TASK PROMPT:
Every line of the material that includes the word "Sign" is to be shown.

★ ★ ★ ★ ★

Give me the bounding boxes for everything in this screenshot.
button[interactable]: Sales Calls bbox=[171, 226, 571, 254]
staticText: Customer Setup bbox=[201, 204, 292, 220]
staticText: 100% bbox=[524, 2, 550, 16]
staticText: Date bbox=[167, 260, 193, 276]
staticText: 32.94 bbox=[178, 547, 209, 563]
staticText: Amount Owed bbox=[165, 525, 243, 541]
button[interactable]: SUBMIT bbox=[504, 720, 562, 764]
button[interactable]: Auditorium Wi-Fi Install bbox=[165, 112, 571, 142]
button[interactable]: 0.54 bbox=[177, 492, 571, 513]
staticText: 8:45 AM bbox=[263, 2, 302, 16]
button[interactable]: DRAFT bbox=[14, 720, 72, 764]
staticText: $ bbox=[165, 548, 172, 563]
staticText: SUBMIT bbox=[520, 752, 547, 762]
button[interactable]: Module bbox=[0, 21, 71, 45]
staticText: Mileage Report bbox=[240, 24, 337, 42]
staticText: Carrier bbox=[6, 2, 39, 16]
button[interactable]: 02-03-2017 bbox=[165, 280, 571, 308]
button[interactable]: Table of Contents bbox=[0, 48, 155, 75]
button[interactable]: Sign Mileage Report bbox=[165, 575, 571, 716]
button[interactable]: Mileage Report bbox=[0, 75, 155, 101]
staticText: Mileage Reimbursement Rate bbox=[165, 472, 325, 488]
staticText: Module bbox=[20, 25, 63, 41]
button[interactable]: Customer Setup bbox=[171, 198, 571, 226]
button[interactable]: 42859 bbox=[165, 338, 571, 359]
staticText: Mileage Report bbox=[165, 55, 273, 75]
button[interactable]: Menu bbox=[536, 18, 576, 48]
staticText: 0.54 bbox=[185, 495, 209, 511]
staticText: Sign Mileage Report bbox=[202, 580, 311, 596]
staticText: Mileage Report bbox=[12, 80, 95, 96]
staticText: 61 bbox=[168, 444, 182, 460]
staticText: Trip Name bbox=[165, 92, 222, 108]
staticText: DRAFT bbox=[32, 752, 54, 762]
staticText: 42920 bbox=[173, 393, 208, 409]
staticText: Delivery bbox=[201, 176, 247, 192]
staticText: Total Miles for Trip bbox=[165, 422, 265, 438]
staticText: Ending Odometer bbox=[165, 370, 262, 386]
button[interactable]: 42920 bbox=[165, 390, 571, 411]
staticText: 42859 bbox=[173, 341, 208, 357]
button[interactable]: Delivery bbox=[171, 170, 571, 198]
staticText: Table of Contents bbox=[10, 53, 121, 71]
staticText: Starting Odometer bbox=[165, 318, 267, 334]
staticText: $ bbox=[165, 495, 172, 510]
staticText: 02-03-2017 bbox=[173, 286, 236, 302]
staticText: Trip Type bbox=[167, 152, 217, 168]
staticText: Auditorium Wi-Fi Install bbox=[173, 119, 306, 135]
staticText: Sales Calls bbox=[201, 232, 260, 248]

★ ★ ★ ★ ★

ANSWER:
button[interactable]: Sign Mileage Report bbox=[165, 575, 571, 716]
staticText: Sign Mileage Report bbox=[202, 580, 311, 596]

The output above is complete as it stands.